YOUR ASSIGNMENT.
Within the records below, repeat each line exactly but keep every picture out of the copy.

DATA FOR THE TASK.
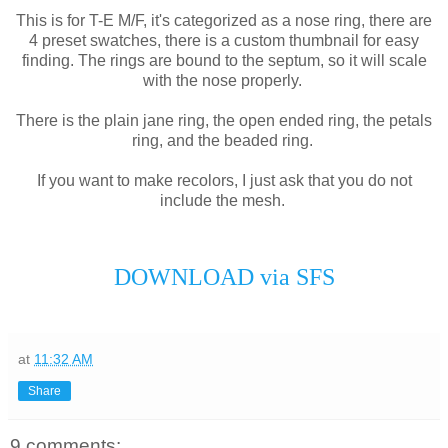
This is for T-E M/F, it's categorized as a nose ring, there are
4 preset swatches, there is a custom thumbnail for easy
finding. The rings are bound to the septum, so it will scale
with the nose properly.
There is the plain jane ring, the open ended ring, the petals
ring, and the beaded ring.
If you want to make recolors, I just ask that you do not
include the mesh.
DOWNLOAD via SFS
at
11:32 AM
Share
9 comments:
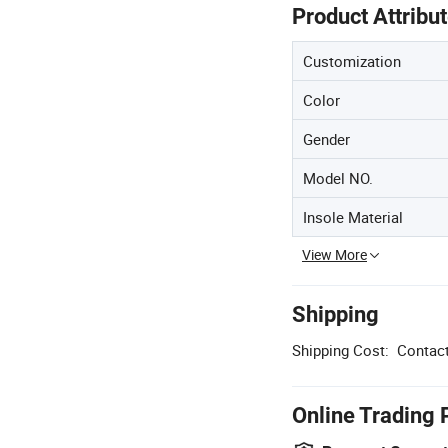
Product Attribu
Customization
Color
Gender
Model NO.
Insole Material
View More
Shipping
Shipping Cost:
Contact
Online Trading 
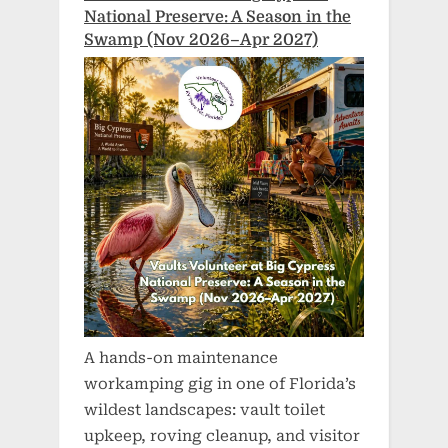
National Preserve: A Season in the
Swamp (Nov 2026–Apr 2027)
A hands-on maintenance
workamping gig in one of Florida’s
wildest landscapes: vault toilet
upkeep, roving cleanup, and visitor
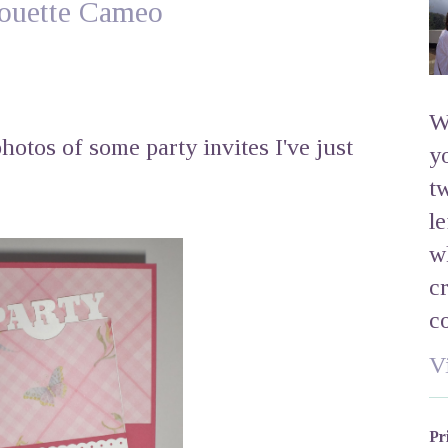
lhouette Cameo
W
hotos of some party invites I've just
y
t
l
w
c
c
V
Pr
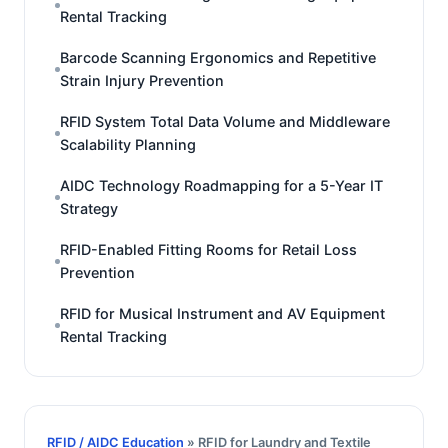
Rental Tracking
Barcode Scanning Ergonomics and Repetitive
Strain Injury Prevention
RFID System Total Data Volume and Middleware
Scalability Planning
AIDC Technology Roadmapping for a 5-Year IT
Strategy
RFID-Enabled Fitting Rooms for Retail Loss
Prevention
RFID for Musical Instrument and AV Equipment
Rental Tracking
RFID / AIDC Education
» RFID for Laundry and Textile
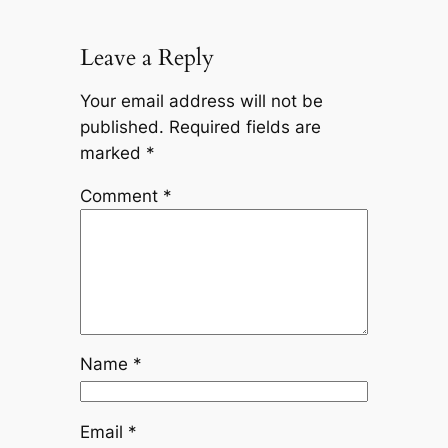
Leave a Reply
Your email address will not be
published.
Required fields are
marked
*
Comment
*
Name
*
Email
*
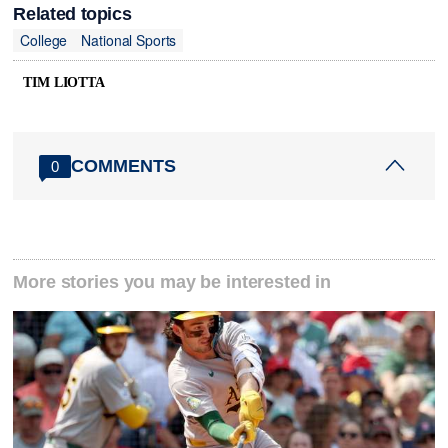
Related topics
College
National Sports
TIM LIOTTA
COMMENTS
0
More stories you may be interested in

ANSWER FOR THIS EXERCISE.
This is for T-E M/F, it's categorized as a nose ring, there are
4 preset swatches, there is a custom thumbnail for easy
finding. The rings are bound to the septum, so it will scale
with the nose properly.
There is the plain jane ring, the open ended ring, the petals
ring, and the beaded ring.
If you want to make recolors, I just ask that you do not
include the mesh.
DOWNLOAD via SFS
at
11:32 AM
Share
9 comments:
Product Attribu
Customization
Color
Gender
Model NO.
Insole Material
View More
Shipping
Shipping Cost:
Contact
Online Trading 
National Preserve: A Season in the
Swamp (Nov 2026–Apr 2027)
A hands-on maintenance
workamping gig in one of Florida’s
wildest landscapes: vault toilet
upkeep, roving cleanup, and visitor
lhouette Cameo
W
hotos of some party invites I've just
y
t
l
w
c
c
V
Pr
Rental Tracking
Barcode Scanning Ergonomics and Repetitive
Strain Injury Prevention
RFID System Total Data Volume and Middleware
Scalability Planning
AIDC Technology Roadmapping for a 5-Year IT
Strategy
RFID-Enabled Fitting Rooms for Retail Loss
Prevention
RFID for Musical Instrument and AV Equipment
Rental Tracking
RFID / AIDC Education
» RFID for Laundry and Textile
Leave a Reply
Your email address will not be
published.
Required fields are
marked
*
Comment
*
Name
*
Email
*
Related topics
College
National Sports
TIM LIOTTA
COMMENTS
0
More stories you may be interested in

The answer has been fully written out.